Particle errors: Quantifying the effects of simulation mixing state on aerosol optical properties

Particles in the atmosphere affect global climate. For example, the black carbon from burning fossil fuels absorbs and radiates light and heat. To calculate the effects of aerosols on climate, scientists rely on simulated aerosol fields. How these models represent aerosol mixing state potentially introduces large uncertainties into climate calculations. This is because the simulated aerosol optical properties—how particles absorb and scatter light—are sensitive to mixing state. Mixing state refers to how various properties are distributed across the particles in the air.

In a new study published in Atmospheric Chemistry and Physics, researchers have systematically quantified the effect of aerosol mixing state on aerosol optical properties. To do so, they used an ensemble of 1,800 aerosol populations from different particle-resolved simulations. These complex simulations operate on the scale of single particles.

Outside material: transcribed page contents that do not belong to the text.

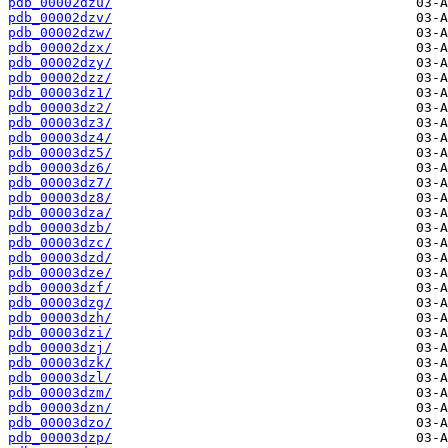
pdb_00002dzu/
pdb_00002dzv/
pdb_00002dzw/
pdb_00002dzx/
pdb_00002dzy/
pdb_00002dzz/
pdb_00003dz1/
pdb_00003dz2/
pdb_00003dz3/
pdb_00003dz4/
pdb_00003dz5/
pdb_00003dz6/
pdb_00003dz7/
pdb_00003dz8/
pdb_00003dza/
pdb_00003dzb/
pdb_00003dzc/
pdb_00003dzd/
pdb_00003dze/
pdb_00003dzf/
pdb_00003dzg/
pdb_00003dzh/
pdb_00003dzi/
pdb_00003dzj/
pdb_00003dzk/
pdb_00003dzl/
pdb_00003dzm/
pdb_00003dzn/
pdb_00003dzo/
pdb_00003dzp/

Investigating the impacts of aerosol mixing state on aerosol optical properties is important for both modeling and experimental studies. This new paper approaches this topic by using particle-resolved simulations as a benchmark. It applies this benchmark to determine the error in optical properties when using simplified aerosol representations. These simplified representations are common in state-of-the-art aerosol models. The researchers disentangled the causes for biases in the prediction of optical properties that are introduced by assuming that particles mix within prescribed size bins. Some of these errors are large enough to warrant caution when calculating how particles directly affect climate.

Within the study, a research team systematically quantified the errors introduced by internal mixture assumptions used in sectional aerosol models. The internal mixture assumption generally led to an overestimation of the volume absorption coefficients and an underestimation of the volume scattering coefficients. The relative errors for ϵ(βabs) and ϵ(βscat) reached as high as 70% and −32%, respectively. The absorption overestimation and scattering underestimation resulted in a consistent underestimation of single scattering albedo, with errors as great as −22.3% and median errors of −0.9%. The relative error in the volume absorption coefficient ϵ(βabs) displayed a similar pattern for relative humidity of 50% and 90% compared to the dry environment. The relative error in the volume scattering coefficient ϵ(βscat) decreased at higher relative humidity because of the enhanced scattering cross-section through hygroscopic growth.

The team included researchers from the University of Illinois Urbana-Champaign, the Japan Meteorological Agency, the Japanese National Institute of Polar Research, the Japanese Research Institute for Humanity and Nature, and the National Center for Atmospheric Research.